*Problem requirements*. Sort through the entries below and pull out lines containing the word "eléctricos".

━━━ Records for this task ━━━

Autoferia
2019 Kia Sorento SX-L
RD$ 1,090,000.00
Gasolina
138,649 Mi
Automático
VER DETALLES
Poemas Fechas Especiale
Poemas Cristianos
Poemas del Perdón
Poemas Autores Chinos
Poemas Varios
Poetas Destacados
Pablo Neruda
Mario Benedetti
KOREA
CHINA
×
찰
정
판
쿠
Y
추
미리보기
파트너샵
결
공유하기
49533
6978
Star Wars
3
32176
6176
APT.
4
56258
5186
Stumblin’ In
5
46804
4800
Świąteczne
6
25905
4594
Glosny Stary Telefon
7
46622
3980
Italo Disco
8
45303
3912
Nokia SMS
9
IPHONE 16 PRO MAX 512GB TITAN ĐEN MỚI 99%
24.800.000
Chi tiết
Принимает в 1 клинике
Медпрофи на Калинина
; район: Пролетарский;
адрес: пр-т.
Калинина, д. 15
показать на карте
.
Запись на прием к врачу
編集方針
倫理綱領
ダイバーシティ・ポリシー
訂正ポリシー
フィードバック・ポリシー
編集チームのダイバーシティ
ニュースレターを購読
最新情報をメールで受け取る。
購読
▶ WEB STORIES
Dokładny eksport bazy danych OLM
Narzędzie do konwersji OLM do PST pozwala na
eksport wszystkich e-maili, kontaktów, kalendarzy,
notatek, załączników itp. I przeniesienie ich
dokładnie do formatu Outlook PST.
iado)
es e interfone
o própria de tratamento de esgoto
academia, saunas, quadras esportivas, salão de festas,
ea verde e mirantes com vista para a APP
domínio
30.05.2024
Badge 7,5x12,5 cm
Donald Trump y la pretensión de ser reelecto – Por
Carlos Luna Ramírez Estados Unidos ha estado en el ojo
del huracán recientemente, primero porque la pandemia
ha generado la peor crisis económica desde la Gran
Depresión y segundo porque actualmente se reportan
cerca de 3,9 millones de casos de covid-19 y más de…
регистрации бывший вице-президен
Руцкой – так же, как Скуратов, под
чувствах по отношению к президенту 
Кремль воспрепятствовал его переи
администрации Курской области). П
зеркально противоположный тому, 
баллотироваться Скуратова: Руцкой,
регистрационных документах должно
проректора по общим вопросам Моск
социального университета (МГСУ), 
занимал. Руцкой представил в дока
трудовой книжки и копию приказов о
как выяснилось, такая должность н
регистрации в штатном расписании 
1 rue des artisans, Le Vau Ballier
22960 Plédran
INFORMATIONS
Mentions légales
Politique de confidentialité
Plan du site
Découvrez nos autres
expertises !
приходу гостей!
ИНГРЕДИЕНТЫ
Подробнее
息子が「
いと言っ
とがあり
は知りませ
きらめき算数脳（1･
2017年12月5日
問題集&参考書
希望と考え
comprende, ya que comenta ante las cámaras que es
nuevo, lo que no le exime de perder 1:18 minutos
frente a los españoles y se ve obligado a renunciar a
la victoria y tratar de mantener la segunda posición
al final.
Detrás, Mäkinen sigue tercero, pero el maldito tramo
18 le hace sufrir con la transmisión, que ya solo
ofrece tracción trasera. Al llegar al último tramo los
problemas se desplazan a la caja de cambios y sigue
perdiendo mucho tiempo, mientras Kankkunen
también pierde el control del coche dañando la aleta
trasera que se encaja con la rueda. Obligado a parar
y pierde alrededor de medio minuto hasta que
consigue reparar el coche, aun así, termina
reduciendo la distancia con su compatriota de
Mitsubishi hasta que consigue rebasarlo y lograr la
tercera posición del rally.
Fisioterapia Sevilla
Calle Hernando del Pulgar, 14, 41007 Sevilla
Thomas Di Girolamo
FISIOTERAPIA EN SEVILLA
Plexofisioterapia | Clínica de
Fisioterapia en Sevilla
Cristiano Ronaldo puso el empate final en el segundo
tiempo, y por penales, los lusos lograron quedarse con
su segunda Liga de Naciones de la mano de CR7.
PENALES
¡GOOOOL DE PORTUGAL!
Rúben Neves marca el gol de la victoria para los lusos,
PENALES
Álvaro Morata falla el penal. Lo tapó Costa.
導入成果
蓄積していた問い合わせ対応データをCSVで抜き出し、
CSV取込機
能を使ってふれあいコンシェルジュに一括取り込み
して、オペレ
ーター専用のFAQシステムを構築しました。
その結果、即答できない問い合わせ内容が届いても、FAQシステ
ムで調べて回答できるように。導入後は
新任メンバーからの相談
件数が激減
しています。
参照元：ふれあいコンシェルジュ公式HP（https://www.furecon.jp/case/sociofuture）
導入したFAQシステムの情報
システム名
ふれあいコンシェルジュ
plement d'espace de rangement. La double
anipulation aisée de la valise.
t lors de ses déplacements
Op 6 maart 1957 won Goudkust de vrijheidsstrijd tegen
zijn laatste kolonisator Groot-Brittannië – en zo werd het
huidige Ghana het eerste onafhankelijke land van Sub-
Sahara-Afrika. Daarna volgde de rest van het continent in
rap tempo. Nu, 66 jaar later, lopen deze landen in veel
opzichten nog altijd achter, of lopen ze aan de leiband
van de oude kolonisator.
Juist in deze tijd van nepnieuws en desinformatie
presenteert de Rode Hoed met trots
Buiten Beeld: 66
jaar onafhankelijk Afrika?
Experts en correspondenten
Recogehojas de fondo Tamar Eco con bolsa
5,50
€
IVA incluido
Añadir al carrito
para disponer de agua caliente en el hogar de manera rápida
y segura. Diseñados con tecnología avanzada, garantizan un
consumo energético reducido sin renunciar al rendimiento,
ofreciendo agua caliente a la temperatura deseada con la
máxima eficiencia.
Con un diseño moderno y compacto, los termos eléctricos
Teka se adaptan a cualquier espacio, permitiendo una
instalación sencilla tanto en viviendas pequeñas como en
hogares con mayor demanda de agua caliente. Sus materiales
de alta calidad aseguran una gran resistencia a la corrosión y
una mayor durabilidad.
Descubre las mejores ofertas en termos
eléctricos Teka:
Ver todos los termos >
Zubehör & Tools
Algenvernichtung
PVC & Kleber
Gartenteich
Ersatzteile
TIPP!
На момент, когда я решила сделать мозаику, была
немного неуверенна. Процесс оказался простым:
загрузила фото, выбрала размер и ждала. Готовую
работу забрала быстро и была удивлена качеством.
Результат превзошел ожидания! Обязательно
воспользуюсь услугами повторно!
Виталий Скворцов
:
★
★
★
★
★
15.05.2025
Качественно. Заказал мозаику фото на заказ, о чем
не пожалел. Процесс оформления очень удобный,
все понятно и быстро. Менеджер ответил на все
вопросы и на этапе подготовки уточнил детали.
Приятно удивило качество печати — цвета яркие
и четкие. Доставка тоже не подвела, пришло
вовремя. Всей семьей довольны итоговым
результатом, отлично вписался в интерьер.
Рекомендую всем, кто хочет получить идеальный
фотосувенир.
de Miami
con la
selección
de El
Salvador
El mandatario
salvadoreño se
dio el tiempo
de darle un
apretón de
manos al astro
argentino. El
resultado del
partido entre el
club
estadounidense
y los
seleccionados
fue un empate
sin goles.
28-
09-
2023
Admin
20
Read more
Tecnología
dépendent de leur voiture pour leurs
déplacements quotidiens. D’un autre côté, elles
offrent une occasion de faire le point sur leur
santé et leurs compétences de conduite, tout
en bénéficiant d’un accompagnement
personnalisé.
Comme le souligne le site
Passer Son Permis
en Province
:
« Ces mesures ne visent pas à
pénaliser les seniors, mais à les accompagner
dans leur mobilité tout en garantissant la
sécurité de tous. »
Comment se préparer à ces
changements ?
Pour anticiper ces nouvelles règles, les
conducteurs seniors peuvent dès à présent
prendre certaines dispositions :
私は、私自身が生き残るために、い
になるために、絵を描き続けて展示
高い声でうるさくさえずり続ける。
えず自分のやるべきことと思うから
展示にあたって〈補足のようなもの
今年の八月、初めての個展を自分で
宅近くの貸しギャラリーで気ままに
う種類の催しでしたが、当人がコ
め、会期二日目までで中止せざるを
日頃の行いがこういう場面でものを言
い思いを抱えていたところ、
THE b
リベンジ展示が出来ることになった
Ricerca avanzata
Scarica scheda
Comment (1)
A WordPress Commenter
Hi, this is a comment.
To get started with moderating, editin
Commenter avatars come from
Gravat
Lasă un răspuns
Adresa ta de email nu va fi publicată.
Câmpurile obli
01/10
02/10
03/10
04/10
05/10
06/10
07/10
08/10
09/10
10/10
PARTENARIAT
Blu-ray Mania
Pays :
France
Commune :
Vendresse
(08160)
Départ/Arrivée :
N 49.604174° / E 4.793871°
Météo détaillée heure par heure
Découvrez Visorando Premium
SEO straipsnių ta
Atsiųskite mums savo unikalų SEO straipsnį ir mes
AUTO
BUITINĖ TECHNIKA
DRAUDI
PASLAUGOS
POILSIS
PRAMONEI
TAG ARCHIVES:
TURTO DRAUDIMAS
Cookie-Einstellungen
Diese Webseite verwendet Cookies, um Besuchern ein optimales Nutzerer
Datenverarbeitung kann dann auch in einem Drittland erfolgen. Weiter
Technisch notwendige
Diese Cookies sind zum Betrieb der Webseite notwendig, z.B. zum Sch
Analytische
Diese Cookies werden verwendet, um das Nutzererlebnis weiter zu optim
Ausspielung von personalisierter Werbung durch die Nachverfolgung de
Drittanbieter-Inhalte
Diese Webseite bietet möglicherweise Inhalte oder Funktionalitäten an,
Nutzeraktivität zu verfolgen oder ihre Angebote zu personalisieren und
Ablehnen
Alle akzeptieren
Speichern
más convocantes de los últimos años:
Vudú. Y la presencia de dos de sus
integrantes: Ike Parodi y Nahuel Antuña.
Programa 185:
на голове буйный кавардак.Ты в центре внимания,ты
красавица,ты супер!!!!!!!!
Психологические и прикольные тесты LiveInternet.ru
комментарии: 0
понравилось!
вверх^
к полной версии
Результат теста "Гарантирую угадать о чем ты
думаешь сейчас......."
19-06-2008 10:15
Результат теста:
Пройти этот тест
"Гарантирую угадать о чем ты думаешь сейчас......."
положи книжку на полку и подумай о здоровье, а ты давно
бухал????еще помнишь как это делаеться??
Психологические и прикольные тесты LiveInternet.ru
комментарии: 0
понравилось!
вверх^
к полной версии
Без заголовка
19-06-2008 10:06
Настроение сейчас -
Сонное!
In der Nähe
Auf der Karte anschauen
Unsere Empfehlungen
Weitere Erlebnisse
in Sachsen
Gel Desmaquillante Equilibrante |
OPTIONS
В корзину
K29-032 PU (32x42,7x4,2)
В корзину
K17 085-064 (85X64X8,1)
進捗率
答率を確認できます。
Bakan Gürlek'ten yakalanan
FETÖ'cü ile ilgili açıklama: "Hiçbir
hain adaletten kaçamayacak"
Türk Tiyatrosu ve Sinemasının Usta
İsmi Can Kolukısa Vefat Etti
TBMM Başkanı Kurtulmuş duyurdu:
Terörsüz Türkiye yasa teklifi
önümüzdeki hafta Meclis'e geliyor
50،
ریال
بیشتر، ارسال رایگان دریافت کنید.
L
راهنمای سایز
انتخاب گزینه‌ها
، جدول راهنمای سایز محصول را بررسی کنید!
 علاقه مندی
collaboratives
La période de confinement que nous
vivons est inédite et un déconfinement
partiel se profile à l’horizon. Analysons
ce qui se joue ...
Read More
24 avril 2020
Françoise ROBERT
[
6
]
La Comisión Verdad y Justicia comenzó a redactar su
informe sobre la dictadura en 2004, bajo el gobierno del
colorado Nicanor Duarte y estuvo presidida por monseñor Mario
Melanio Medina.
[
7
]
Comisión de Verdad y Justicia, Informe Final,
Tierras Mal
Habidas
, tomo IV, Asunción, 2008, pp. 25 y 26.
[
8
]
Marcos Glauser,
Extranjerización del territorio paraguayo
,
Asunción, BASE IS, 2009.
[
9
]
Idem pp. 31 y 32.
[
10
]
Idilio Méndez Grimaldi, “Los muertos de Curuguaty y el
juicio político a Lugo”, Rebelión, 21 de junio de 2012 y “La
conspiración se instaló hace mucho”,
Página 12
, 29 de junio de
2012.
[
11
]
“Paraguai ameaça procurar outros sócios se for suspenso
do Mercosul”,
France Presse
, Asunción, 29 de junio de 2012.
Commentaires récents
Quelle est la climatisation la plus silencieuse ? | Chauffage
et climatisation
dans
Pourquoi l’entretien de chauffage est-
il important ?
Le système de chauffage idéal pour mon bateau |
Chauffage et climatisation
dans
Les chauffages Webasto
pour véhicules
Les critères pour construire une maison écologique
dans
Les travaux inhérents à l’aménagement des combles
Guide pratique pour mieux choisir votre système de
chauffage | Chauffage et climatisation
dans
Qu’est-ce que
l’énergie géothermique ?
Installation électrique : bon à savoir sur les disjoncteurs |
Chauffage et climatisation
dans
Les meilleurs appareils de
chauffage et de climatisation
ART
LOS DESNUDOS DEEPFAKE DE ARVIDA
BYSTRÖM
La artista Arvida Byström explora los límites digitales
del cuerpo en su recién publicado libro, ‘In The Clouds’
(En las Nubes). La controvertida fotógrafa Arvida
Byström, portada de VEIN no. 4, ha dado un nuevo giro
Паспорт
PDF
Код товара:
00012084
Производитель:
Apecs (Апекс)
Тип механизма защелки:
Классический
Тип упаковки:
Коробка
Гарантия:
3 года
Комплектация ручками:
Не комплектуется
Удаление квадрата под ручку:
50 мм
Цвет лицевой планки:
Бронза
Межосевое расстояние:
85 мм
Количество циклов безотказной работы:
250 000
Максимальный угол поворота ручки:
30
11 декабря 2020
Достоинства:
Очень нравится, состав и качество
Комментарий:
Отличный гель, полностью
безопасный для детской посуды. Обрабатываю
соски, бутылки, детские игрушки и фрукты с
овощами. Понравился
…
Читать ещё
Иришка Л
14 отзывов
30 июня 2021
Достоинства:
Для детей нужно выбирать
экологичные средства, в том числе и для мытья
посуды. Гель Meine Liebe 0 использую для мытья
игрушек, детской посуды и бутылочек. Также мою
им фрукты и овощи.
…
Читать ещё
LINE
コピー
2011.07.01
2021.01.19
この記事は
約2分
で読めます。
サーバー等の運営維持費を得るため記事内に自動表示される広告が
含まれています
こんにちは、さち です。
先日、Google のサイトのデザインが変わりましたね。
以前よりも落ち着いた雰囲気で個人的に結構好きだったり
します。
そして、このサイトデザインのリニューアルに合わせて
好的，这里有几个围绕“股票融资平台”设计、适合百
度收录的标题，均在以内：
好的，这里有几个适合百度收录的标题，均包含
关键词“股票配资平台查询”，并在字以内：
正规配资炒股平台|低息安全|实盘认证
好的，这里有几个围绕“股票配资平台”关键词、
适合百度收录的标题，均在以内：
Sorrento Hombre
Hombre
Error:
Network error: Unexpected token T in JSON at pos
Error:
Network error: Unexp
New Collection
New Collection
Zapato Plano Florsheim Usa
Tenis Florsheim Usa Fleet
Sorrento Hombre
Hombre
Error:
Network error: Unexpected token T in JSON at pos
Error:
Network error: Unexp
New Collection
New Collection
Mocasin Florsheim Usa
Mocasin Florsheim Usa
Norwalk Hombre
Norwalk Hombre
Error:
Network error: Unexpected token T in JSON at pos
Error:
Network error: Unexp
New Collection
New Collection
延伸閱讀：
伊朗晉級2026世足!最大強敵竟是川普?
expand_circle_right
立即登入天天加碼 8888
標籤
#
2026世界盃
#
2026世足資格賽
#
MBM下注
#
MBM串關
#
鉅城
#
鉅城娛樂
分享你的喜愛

━━━

*Your response*.
Con un diseño moderno y compacto, los termos eléctricos
eléctricos Teka:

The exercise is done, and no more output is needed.